Stored items from a collection

•••••

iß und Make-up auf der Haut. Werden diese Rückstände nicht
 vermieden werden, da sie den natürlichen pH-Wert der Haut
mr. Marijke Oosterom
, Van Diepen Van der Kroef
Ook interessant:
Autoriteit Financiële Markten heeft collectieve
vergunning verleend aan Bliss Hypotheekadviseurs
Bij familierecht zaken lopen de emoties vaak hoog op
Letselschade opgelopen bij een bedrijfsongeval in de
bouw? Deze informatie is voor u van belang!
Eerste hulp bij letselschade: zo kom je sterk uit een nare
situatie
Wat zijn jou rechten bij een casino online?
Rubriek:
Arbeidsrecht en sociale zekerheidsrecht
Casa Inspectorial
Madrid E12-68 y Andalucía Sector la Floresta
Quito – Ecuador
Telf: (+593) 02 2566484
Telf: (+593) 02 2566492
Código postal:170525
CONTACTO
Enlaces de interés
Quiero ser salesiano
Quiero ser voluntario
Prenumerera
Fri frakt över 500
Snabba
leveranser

•••••

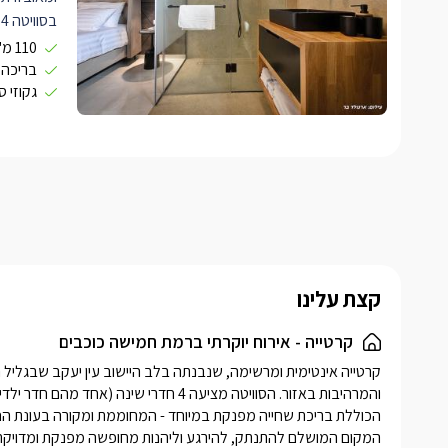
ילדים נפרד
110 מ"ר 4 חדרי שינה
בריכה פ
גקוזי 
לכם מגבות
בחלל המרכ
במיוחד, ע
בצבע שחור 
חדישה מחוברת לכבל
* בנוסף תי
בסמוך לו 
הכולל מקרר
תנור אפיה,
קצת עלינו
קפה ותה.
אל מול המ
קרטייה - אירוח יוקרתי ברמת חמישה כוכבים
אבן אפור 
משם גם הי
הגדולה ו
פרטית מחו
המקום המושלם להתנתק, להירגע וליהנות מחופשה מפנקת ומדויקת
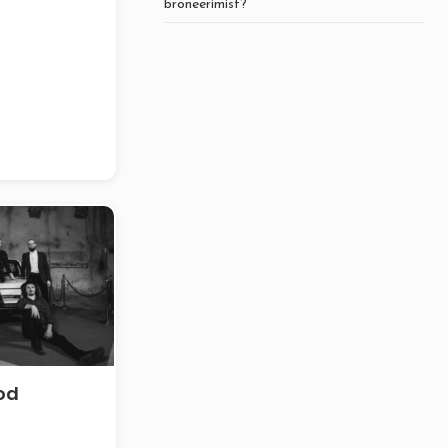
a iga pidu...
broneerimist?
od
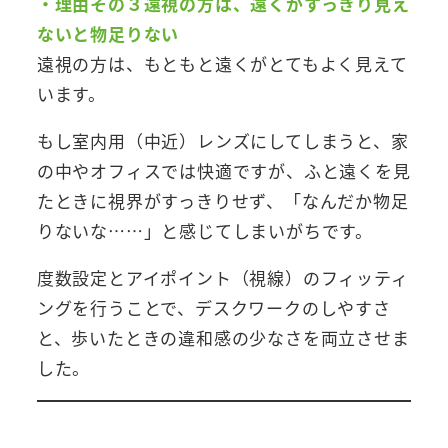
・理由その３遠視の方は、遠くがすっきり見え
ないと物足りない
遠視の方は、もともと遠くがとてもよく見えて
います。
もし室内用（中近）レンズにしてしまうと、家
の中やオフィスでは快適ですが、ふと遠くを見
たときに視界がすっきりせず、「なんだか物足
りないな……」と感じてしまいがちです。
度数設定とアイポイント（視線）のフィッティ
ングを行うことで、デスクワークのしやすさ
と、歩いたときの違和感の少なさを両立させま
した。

•••••

* [WHAT IS NEEDED] The result is a copy of every line above where the word "Quiero" shows up.

* [REPLY TO THE EXERCISE]
Quiero ser salesiano
Quiero ser voluntario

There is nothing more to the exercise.